Universal LLM memory integration via LiteLLM - works with 100+ providers
Project description
atulya-litellm
Universal LLM memory integration via LiteLLM. Add persistent memory to any LLM application with just a few lines of code.
Features
- Universal LLM Support - Works with 100+ LLM providers via LiteLLM (OpenAI, Anthropic, Groq, Azure, AWS Bedrock, Google Vertex AI, and more)
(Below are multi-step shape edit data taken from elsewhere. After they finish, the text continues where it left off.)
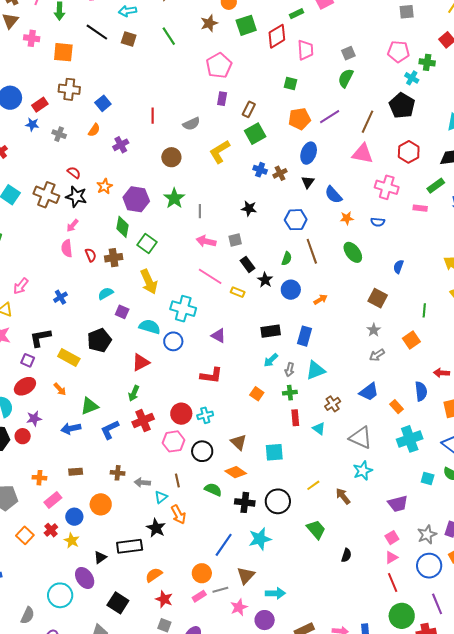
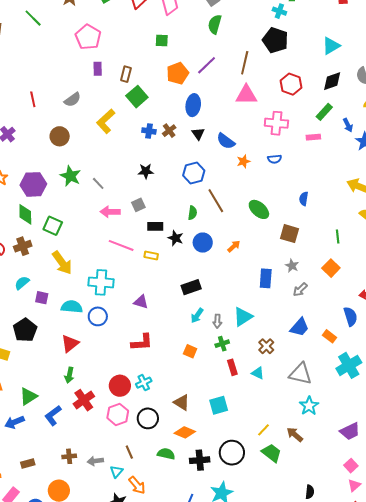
gray line: (200, 211) -> (98, 183), turned -32
green ellipse: (353, 252) -> (259, 209), moved
black rectangle: (247, 264) -> (155, 226), turned -42
blue rectangle: (304, 336) -> (266, 278), moved
green trapezoid: (316, 529) -> (272, 453), moved

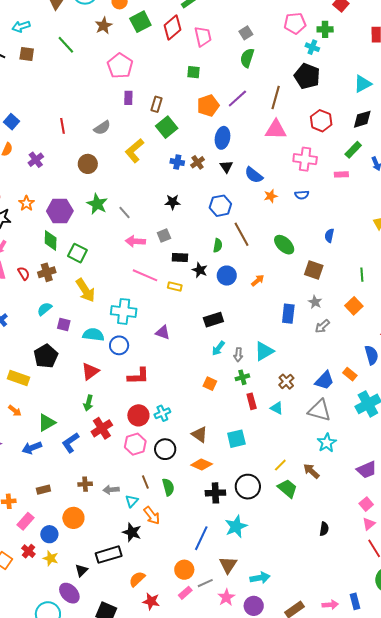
blue trapezoid: (300, 327) -> (324, 380), moved
red L-shape: (142, 342) -> (138, 376), moved
green semicircle: (166, 454) -> (168, 487), moved, turned 60

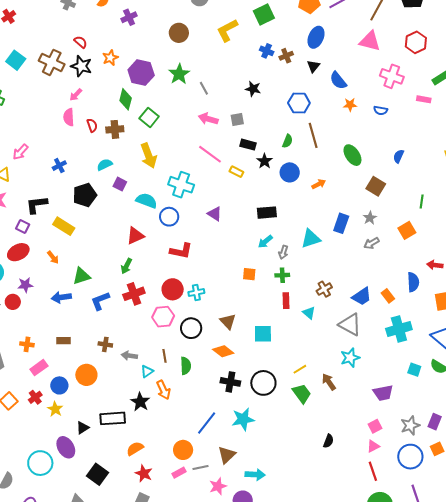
cyan triangle: (264, 351) -> (311, 239), moved
black pentagon: (46, 356) -> (85, 195), moved
orange square: (210, 384) -> (249, 274), turned -32

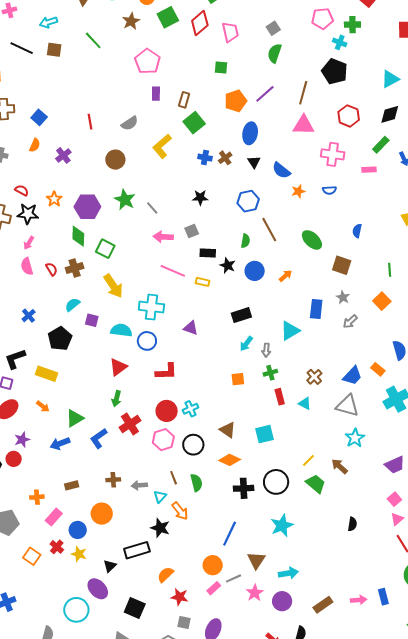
cyan star: (243, 419) -> (282, 526), moved

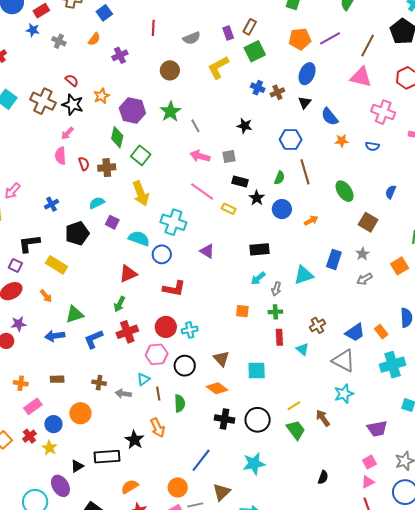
purple rectangle: (156, 94) -> (228, 33), moved, turned -32
cyan triangle: (160, 497) -> (143, 379), moved

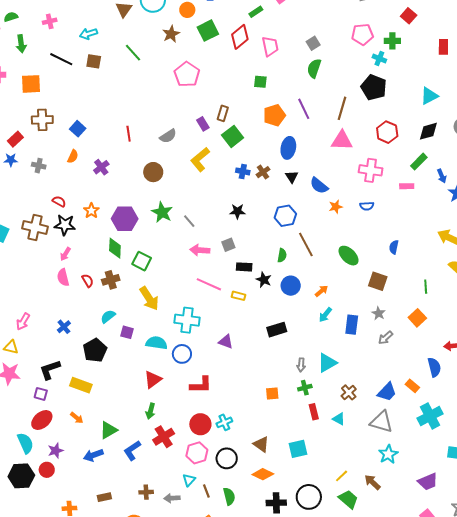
purple line: (330, 38) -> (304, 109), turned -75
cyan triangle: (304, 275) -> (327, 363), moved
cyan arrow: (258, 278) -> (325, 315), moved

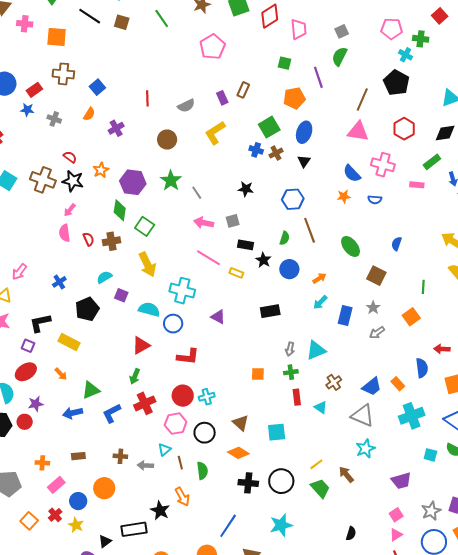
purple line: (304, 109) -> (318, 77), moved
green square: (233, 136) -> (269, 127), moved
blue semicircle: (319, 186) -> (352, 173), moved

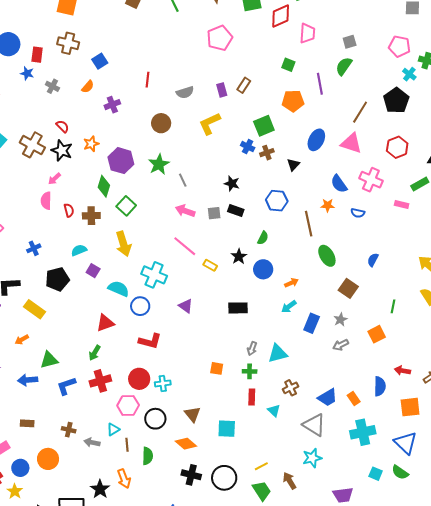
red rectangle: (34, 90) -> (37, 55), turned -56
blue ellipse: (304, 132) -> (316, 140), moved
brown line: (310, 230) -> (309, 224), moved
black rectangle: (246, 245) -> (236, 210), moved
orange arrow: (61, 374) -> (22, 340), turned 96

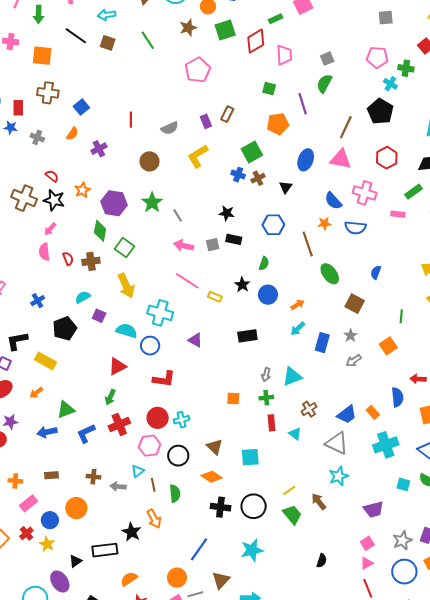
blue semicircle: (358, 213) -> (355, 228), size x1.5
- Simple Integration - Just configure, set defaults, enable, and use
atulya_litellm.completion() - Automatic Memory Injection - Relevant memories are injected into prompts before LLM calls
- Automatic Conversation Storage - Conversations are stored to Atulya for future recall (async by default for performance)
- Two Memory Modes - Choose between
reflect(synthesized context) orrecall(raw memory retrieval) - Direct Memory APIs - Query, synthesize, and store memories manually
- Native Client Wrappers - Alternative wrappers for OpenAI and Anthropic SDKs
- Debug Mode - Inspect exactly what memories are being injected
- Async Error Tracking - Check for background operation failures with
get_pending_retain_errors()
Installation
pip install atulya-litellm
Quick Start
import atulya_litellm
# Step 1: Configure static settings
atulya_litellm.configure(
atulya_api_url="http://localhost:8888",
verbose=True,
)
# Step 2: Set defaults (bank_id is required)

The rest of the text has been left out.